O Cine Teatro Cuiabá está localizado na Avenida Presidente Getúlio Vargas, nº 247, Centro de Cuiabá. Acesse o site no link http://cineteatrocuiaba.org.br/.

Biblioteca Pública Estadual Estevão de Mendonça

Na segunda-feira (21.03), será aberta a Exposição Bibliográfica e Iconográfica da Biblioteca Pública Estadual Estevão de Mendonça, em comemoração aos 110 anos de fundação. A mostra comemorativa traz documentos, fotos e livros que contam a história da Biblioteca Estadual. Com acesso gratuito, o acervo fica exposto até o dia 1º de abril.

A Biblioteca Pública Estadual Estevão de Mendonça está localizada na rua Antônio Maria, 151, Centro de Cuiabá.
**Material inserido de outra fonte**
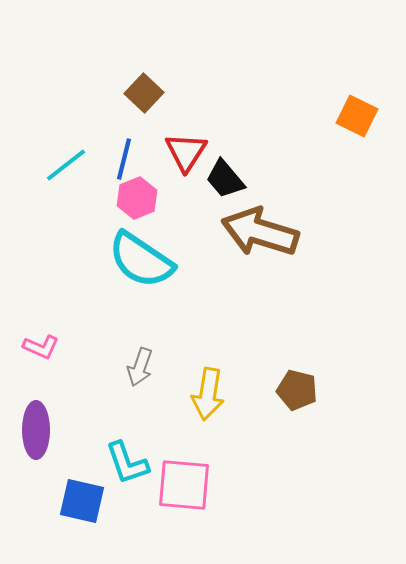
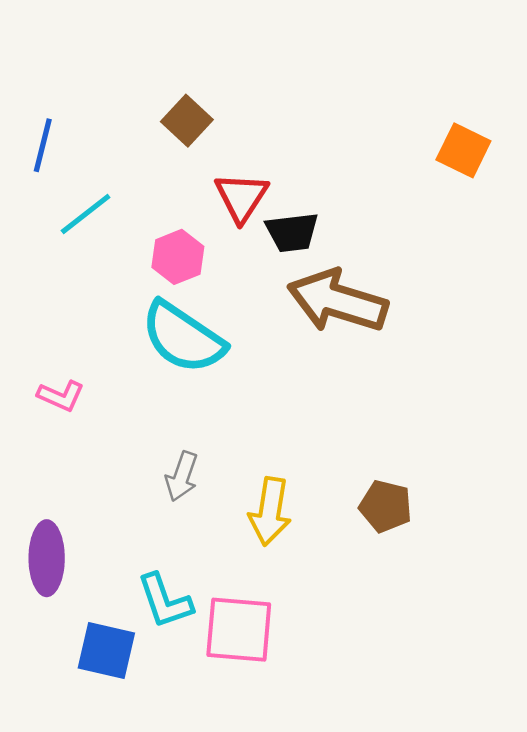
blue line: (124, 159) -> (43, 145), moved
black trapezoid: (225, 179) -> (292, 232), turned -57
pink L-shape: (41, 347) -> (61, 396), moved

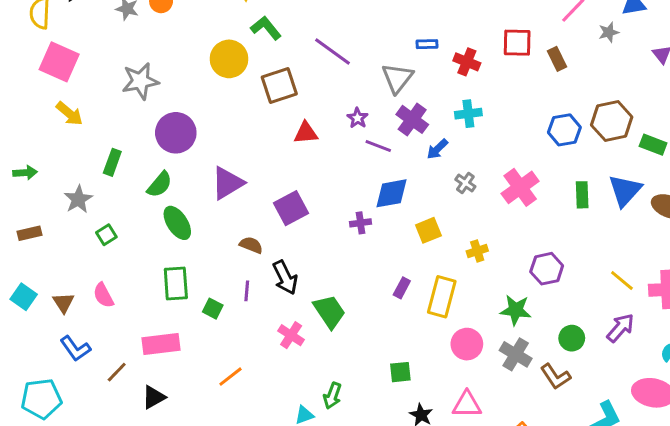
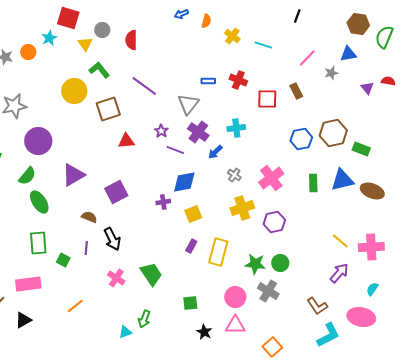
red square: (517, 43) -> (267, 99), moved
red cross: (467, 62) -> (238, 80), moved
blue triangle: (625, 190) -> (342, 180), turned 35
yellow square: (428, 230) -> (193, 214), moved
yellow cross: (477, 251) -> (242, 208), moved, size x1.6
purple hexagon: (547, 269) -> (274, 222), moved
green star: (516, 310) -> (255, 264), moved
green trapezoid: (329, 312) -> (151, 274), moved
green circle: (572, 338) -> (280, 263), moved
pink circle: (467, 344) -> (235, 297), moved
brown L-shape: (556, 377) -> (317, 306), moved

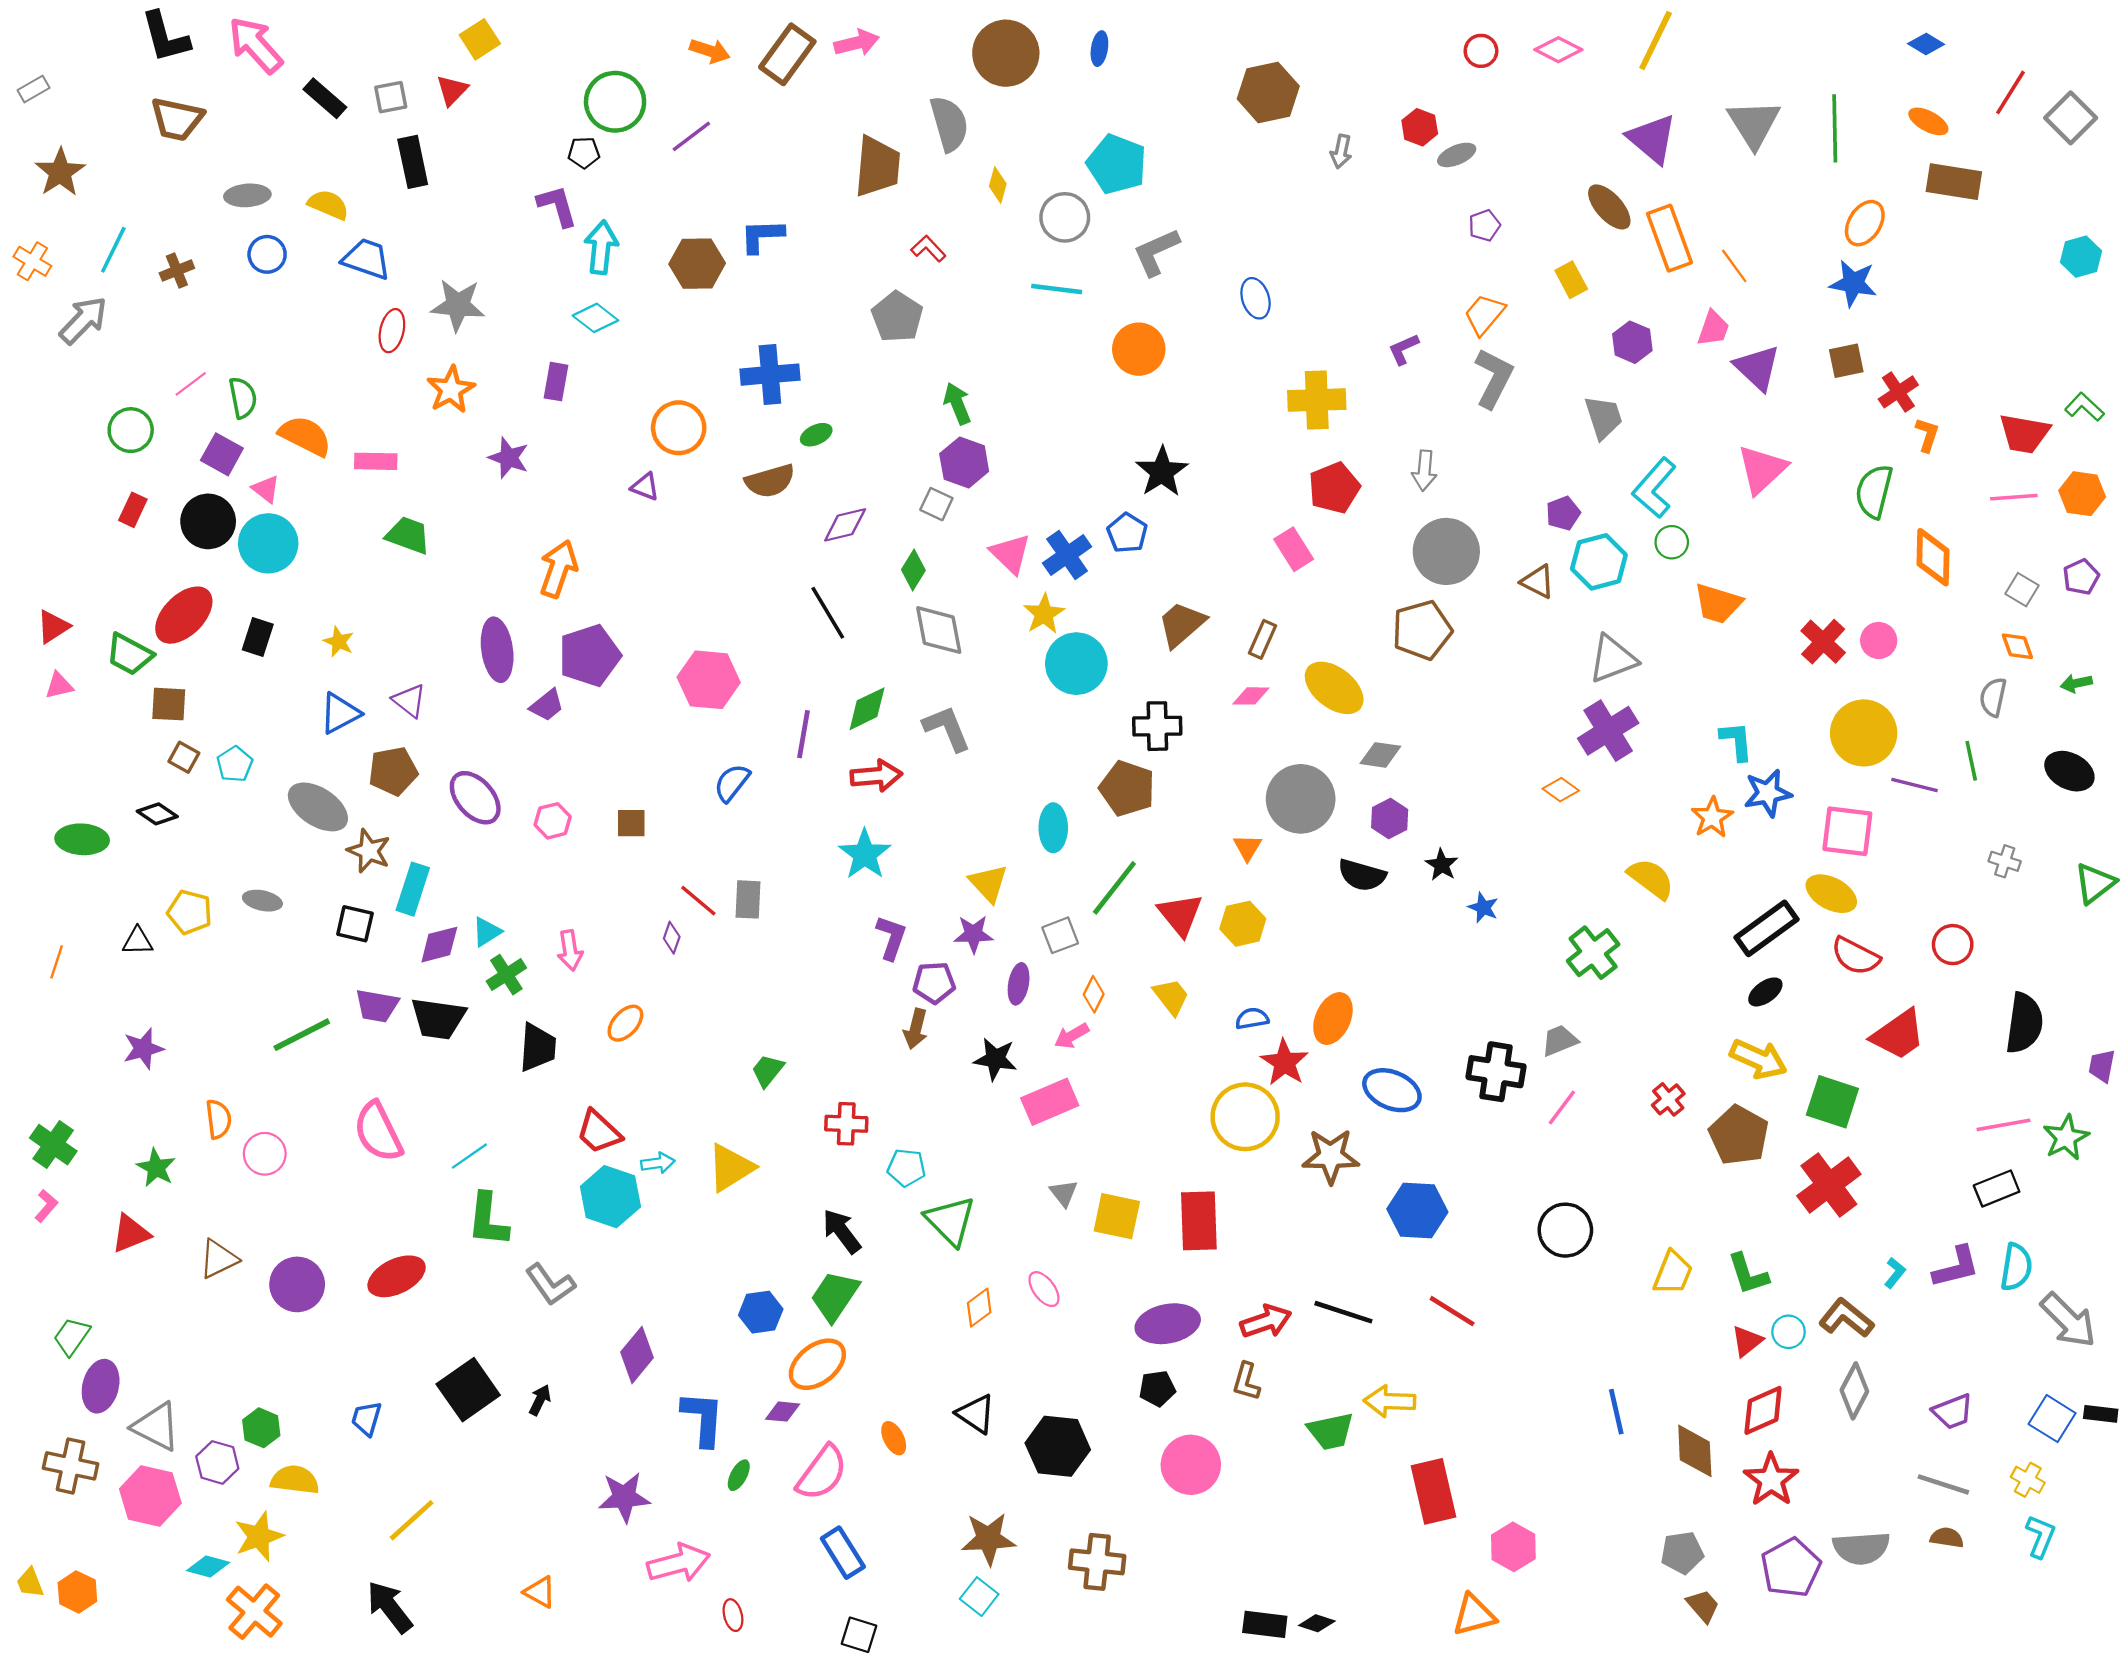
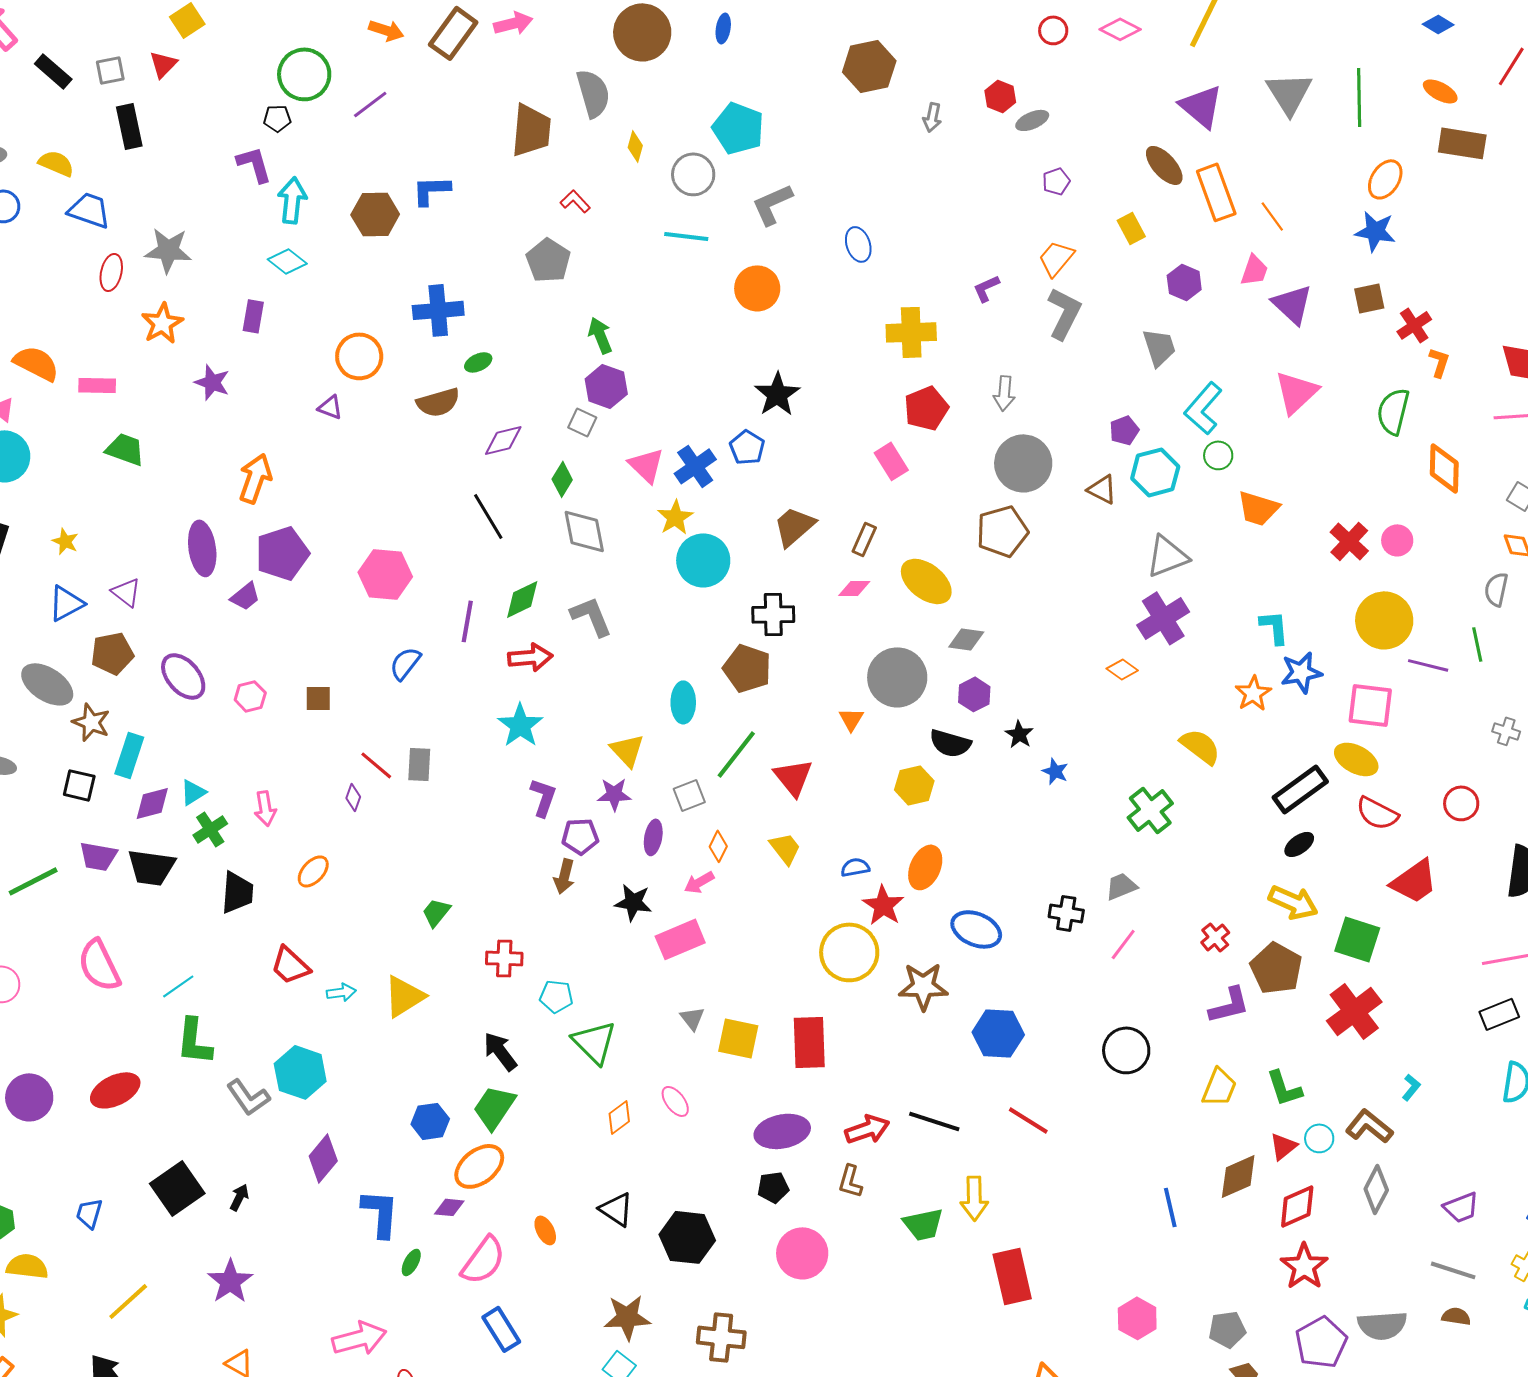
yellow hexagon: (1243, 924) -> (914, 785), moved
black cross: (1496, 1072) -> (1066, 913), size x0.7
cyan hexagon: (610, 1197) -> (300, 1072), moved
purple L-shape: (1956, 1267) -> (1229, 1005), moved
yellow arrow: (1390, 1401) -> (974, 1198), turned -93
brown diamond: (1695, 1451) -> (1238, 1176), moved, turned 69
purple star: (624, 1497) -> (230, 1281), moved, turned -30
pink hexagon: (1513, 1547) -> (1137, 1318), moved

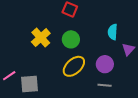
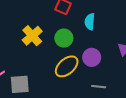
cyan semicircle: (113, 32) -> (90, 22), moved
purple circle: (105, 64) -> (92, 57), moved

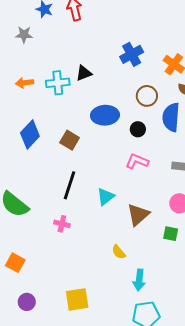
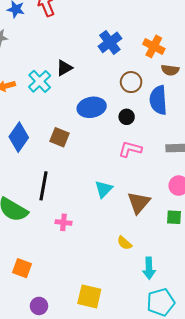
cyan cross: (58, 83) -> (40, 81), turned -30
black line: (69, 185) -> (43, 186), moved
yellow square: (77, 299) -> (89, 296), turned 30

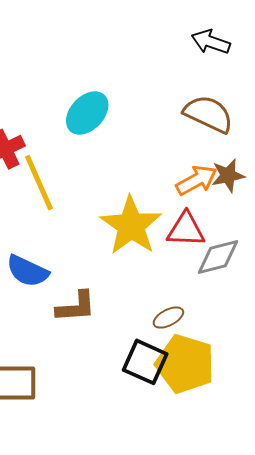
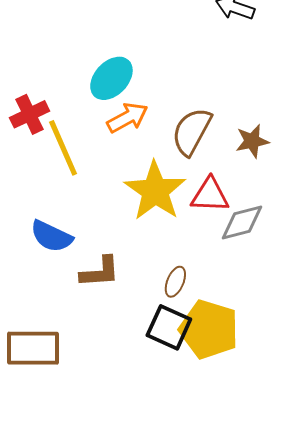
brown semicircle: (208, 114) -> (192, 132), moved, turned -87
orange arrow: (197, 180) -> (128, 118), moved
brown ellipse: (168, 318) -> (175, 282), moved, turned -40

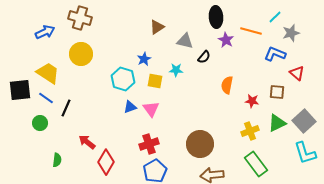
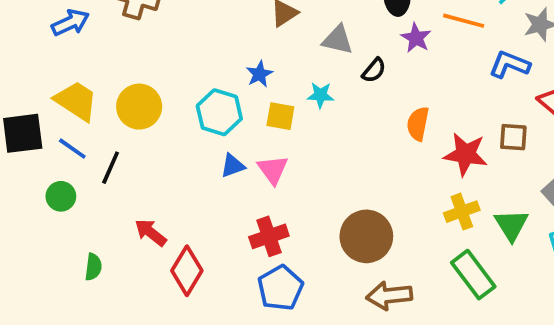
yellow circle: (81, 54) -> (139, 107), moved
red star: (252, 101) -> (466, 154), size x1.6
green triangle: (277, 123) -> (511, 225), moved, turned -36

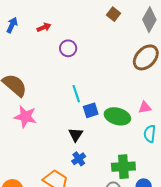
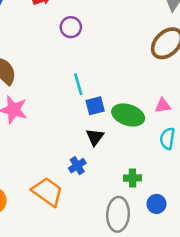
black triangle: (76, 135) -> (95, 137), moved
green cross: (123, 167) -> (133, 178), size x0.6

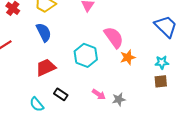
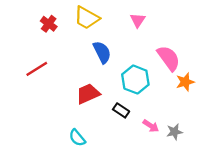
blue semicircle: (44, 32) -> (102, 52), moved
black rectangle: (61, 94) -> (121, 110), moved

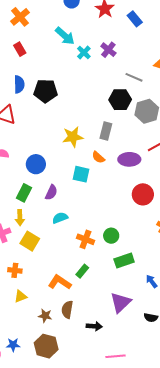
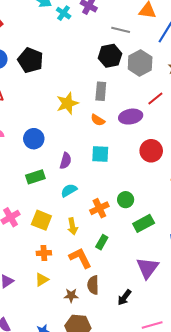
black pentagon: (46, 91) -> (30, 60), turned 30
cyan square: (81, 174) -> (100, 154), moved
purple semicircle: (51, 192) -> (66, 161), moved
green rectangle: (24, 193) -> (35, 177), moved, turned 54
yellow arrow: (20, 218) -> (73, 226), moved
orange cross: (85, 239) -> (99, 208), turned -36
orange cross: (15, 270) -> (44, 253), moved
orange L-shape: (60, 282) -> (80, 258), turned 40
black arrow: (94, 326) -> (124, 297), turned 133

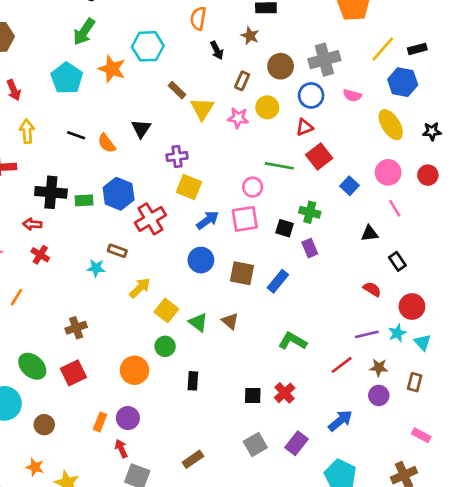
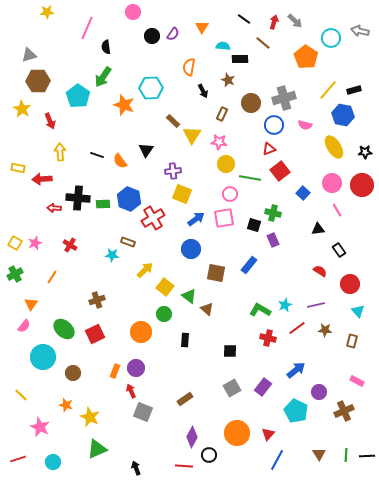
cyan pentagon: (67, 78) -> (78, 96), moved
yellow circle: (267, 107) -> (226, 164), moved
red circle: (428, 175) -> (362, 185), size x1.5
red arrow: (32, 224) -> (54, 208), moved
brown square: (242, 273) -> (216, 273), moved
brown triangle: (230, 321) -> (207, 309), moved
cyan star: (397, 333) -> (285, 305), moved
red cross: (285, 393) -> (268, 338), moved, turned -35
purple circle: (379, 395) -> (319, 392), moved

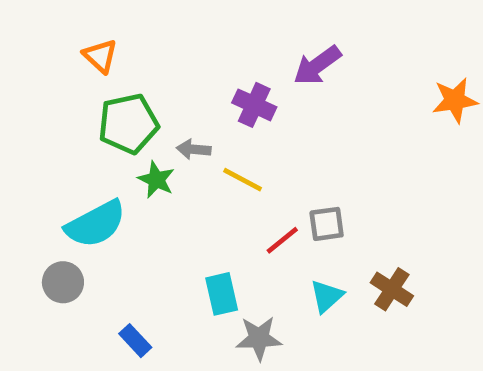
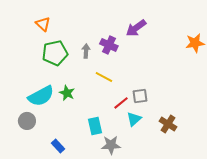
gray arrow: (194, 149) -> (86, 51), moved, turned 88
green star: (156, 180) -> (67, 93), moved
cyan triangle: (327, 296) -> (134, 119), moved

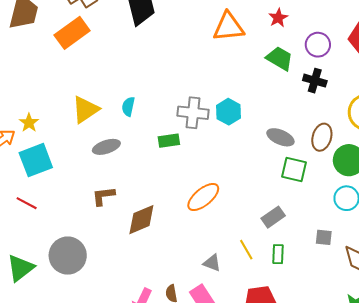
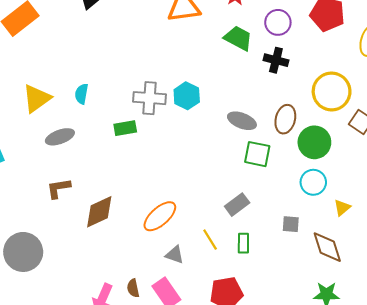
orange ellipse: (203, 197) -> (160, 216), moved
O atendimento ao público é de segunda a sexta, das 8h às 18h. Informações pelo telefone (65) 3613-9240.

Museu de Arte Sacra de Mato Grosso

Além do acervo permanente que conta com artigos da antiga Catedral do Senhor Bom Jesus de Cuiabá, mobiliários, pinturas, vestuário litúrgico e objetos que pertenceram a Dom Aquino, vestimenta e objetos litúrgicos utilizados pelo Papa João Paulo II, durante sua visita a Cuiabá, o visitante pode conferir a exposição coletiva “Qual é a sua cruz?”, aberta para visitação no Museu de Arte Sacra de Mato Grosso.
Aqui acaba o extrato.